Exercise details >> Would you copy the records below, exactly and only from their first line through the line containing "دُمرت بالكامل", without any pictures?

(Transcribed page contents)
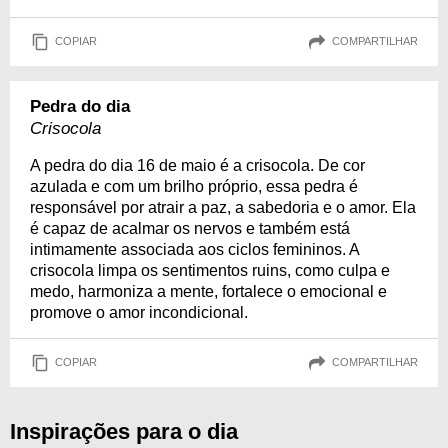
COPIAR
COMPARTILHAR
Pedra do dia
Crisocola
A pedra do dia 16 de maio é a crisocola. De cor
azulada e com um brilho próprio, essa pedra é
responsável por atrair a paz, a sabedoria e o amor. Ela
é capaz de acalmar os nervos e também está
intimamente associada aos ciclos femininos. A
crisocola limpa os sentimentos ruins, como culpa e
medo, harmoniza a mente, fortalece o emocional e
promove o amor incondicional.
COPIAR
COMPARTILHAR
Inspirações para o dia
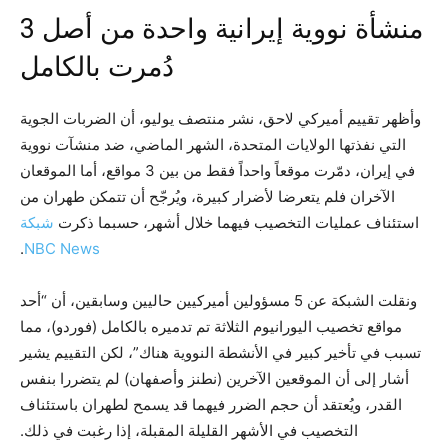
منشأة نووية إيرانية واحدة من أصل 3
دُمرت بالكامل
وأظهر تقييم أميركي لاحق، نشر منتصف يوليو، أن الضربات الجوية
التي نفذتها الولايات المتحدة، الشهر الماضي، ضد منشآت نووية
في إيران، دمّرت موقعاً واحداً فقط من بين 3 مواقع، أما الموقعان
الآخران فلم يتعرضا لأضرار كبيرة، ويُرجّح أن تتمكن طهران من
استئناف عمليات التخصيب فيهما خلال أشهر، حسبما ذكرت
شبكة
.
NBC News
ونقلت الشبكة عن 5 مسؤولين أميركيين حاليين وسابقين، أن “أحد
مواقع تخصيب اليورانيوم الثلاثة تم تدميره بالكامل (فوردو)، مما
تسبب في تأخير كبير في الأنشطة النووية هناك”، لكن التقييم يشير
أشار إلى أن الموقعين الآخرين (نطنز وأصفهان) لم يتضررا بنفس
القدر، ويُعتقد أن حجم الضرر فيهما قد يسمح لطهران باستئناف
التخصيب في الأشهر القليلة المقبلة، إذا رغبت في ذلك.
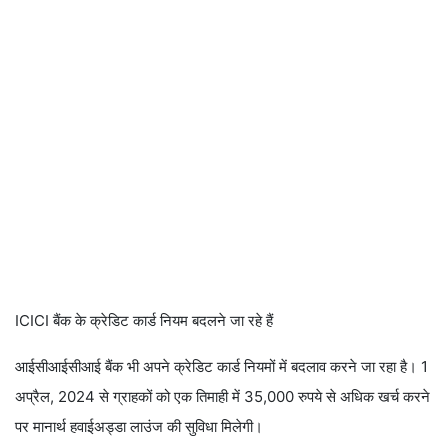
ICICI बैंक के क्रेडिट कार्ड नियम बदलने जा रहे हैं
आईसीआईसीआई बैंक भी अपने क्रेडिट कार्ड नियमों में बदलाव करने जा रहा है। 1
अप्रैल, 2024 से ग्राहकों को एक तिमाही में 35,000 रुपये से अधिक खर्च करने
पर मानार्थ हवाईअड्डा लाउंज की सुविधा मिलेगी।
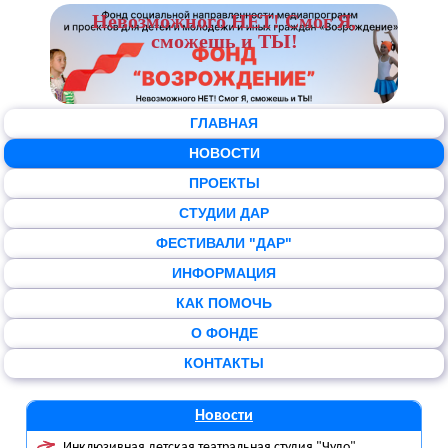
Невозможного НЕТ! Смог Я,
сможешь и ТЫ!
ГЛАВНАЯ
НОВОСТИ
ПРОЕКТЫ
СТУДИИ ДАР
ФЕСТИВАЛИ "ДАР"
ИНФОРМАЦИЯ
КАК ПОМОЧЬ
О ФОНДЕ
КОНТАКТЫ
Новости
Инклюзивная детская театральная студия "Чудо"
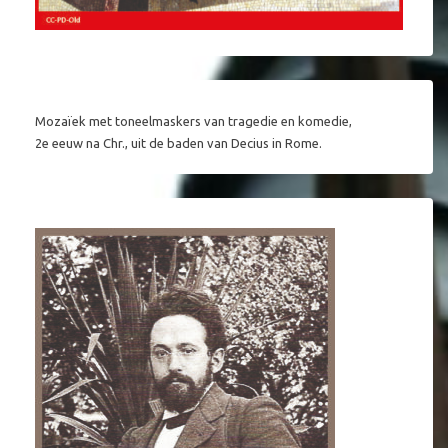
Mozaïek met toneelmaskers van tragedie en komedie,
2e eeuw na Chr., uit de baden van Decius in Rome.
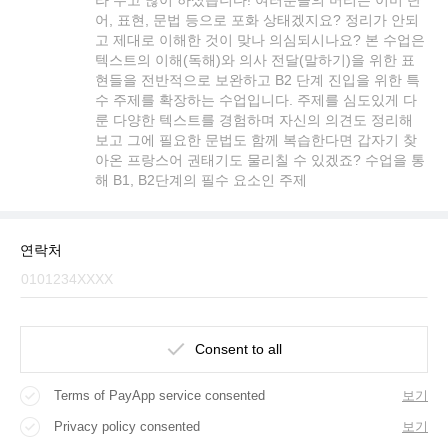
어, 표현, 문법 등으로 포화 상태겠지요? 정리가 안되
고 제대로 이해한 것이 맞나 의심되시나요? 본 수업은
텍스트의 이해(독해)와 의사 전달(말하기)을 위한 표
현들을 전반적으로 보완하고 B2 단계 진입을 위한 특
수 주제를 확장하는 수업입니다. 주제를 심도있게 다
룬 다양한 텍스트를 경험하며 자신의 의견도 정리해
보고 그에 필요한 문법도 함께 복습한다면 갑자기 찾
아온 프랑스어 권태기도 물리칠 수 있겠죠? 수업을 통
해 B1, B2단계의 필수 요소인 주제
연락처
Consent to all
Terms of PayApp service consented
보기
Privacy policy consented
보기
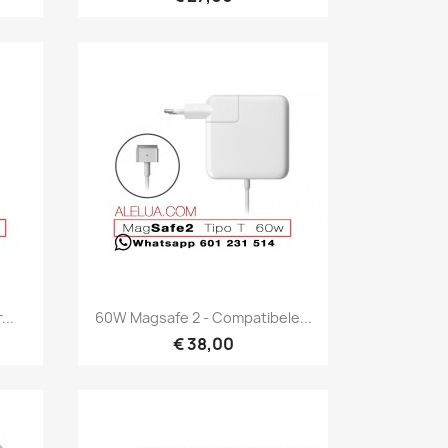
Snel bekijken

..
60W Magsafe 2 - Compatibele...
€ 38,00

Worked solution >>
COPIAR
COMPARTILHAR
Pedra do dia
Crisocola
A pedra do dia 16 de maio é a crisocola. De cor
azulada e com um brilho próprio, essa pedra é
responsável por atrair a paz, a sabedoria e o amor. Ela
é capaz de acalmar os nervos e também está
intimamente associada aos ciclos femininos. A
crisocola limpa os sentimentos ruins, como culpa e
medo, harmoniza a mente, fortalece o emocional e
promove o amor incondicional.
COPIAR
COMPARTILHAR
Inspirações para o dia
منشأة نووية إيرانية واحدة من أصل 3
دُمرت بالكامل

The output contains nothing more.